25 Prozent Einkommensteuer. Ausnahmen keine. Fast keine

BERLIN taz ■ Niemand kann so schön über Steuern sprechen und schreiben wie Paul Kirchhof. „Unser Steuerrecht“, dichtete er einst, „ist ein total verstimmtes Klavier. Wir nutzen es, indem wir ihm virtuos schöne Klänge der Steuerersparnis entlocken.“

Nur braucht keiner hoffen, dass der Mann Finanzelegien um ihrer selbst willen verfasst. Der ehemalige Verfassungsrichter will das Steuerrecht ändern und radikal vereinfachen. „Notwendig wäre ein Klavierstimmer, der das Instrument auf die gesetzlich gemeinte Melodie einstimmt: Steuer zahlt, wer wirtschaftlich erfolgreich war.“

Solange Kirchhof den Taktstock in Karlsruhe schwang, wurden die Regierenden stets nervös. Seit er nur noch Steuerprofessor in Heidelberg ist, versuchen sie ihn für sich zu gewinnen oder zu kopieren. Der Vater der vielen Entwürfe von Simpelsteuern ist daher Kirchhof mit einem Konzept, das er als „Garten der Freiheit“ bezeichnet.

In Kirchhofs Steuerparadies gibt es nur einen Steuersatz von 25 Prozent. Und den bezahlen alle, egal ob sie Löhne, Gewinne oder Dividenden bekommen. Von diesem Prinzip gibt es nur wenig Ausnahmen. Erstens erhalten Menschen Grundfreibeträge von jeweils 8.000 Euro. Zweitens dürfen Paare ihr Einkommen zwecks Besteuerung splitten, also günstig teilen. Drittens gibt es einen ermäßigten Steuersatz (15 Prozent) für Einkommen bis 18.000 Euro. Viertens: Gibt es keine Ausnahme mehr.

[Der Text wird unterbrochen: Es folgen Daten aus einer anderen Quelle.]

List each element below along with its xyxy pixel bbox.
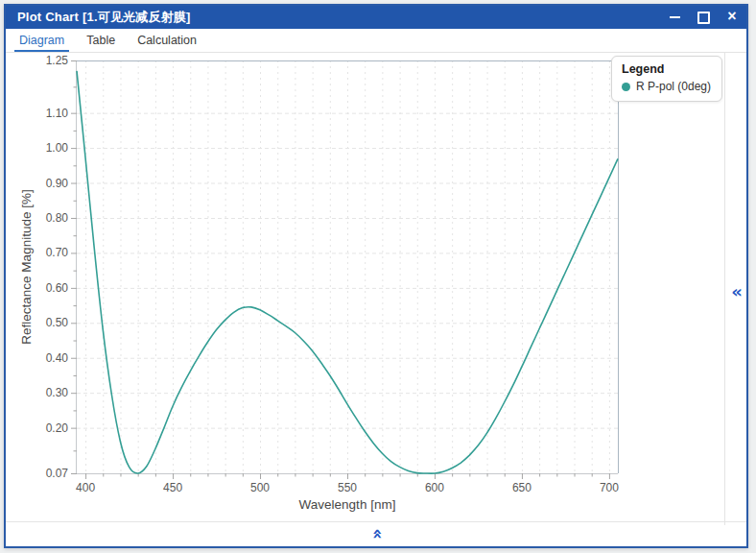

Kirchhofs freiheitliches Steuermodell ist grundsätzlich abgeleitet: Der Staat darf die Freiheit des Einzelnen nicht unnötig einschränken. Und: Die Familie als Keimzelle der Zukunft muss geschützt werden. Daher beurteilt er auch die Mehrwertsteuer rigide. Kirchhof ist, anders als die CDU, eindeutig gegen ihre Erhöhung. Die Schwäche dieser Idee sei, dass „derjenige, der sein ganzes Einkommen konsumieren muss, weil er kleine Einkommen hat oder weil er eine Familie hat, die Mehrwertsteuer voll bezahlen muss“.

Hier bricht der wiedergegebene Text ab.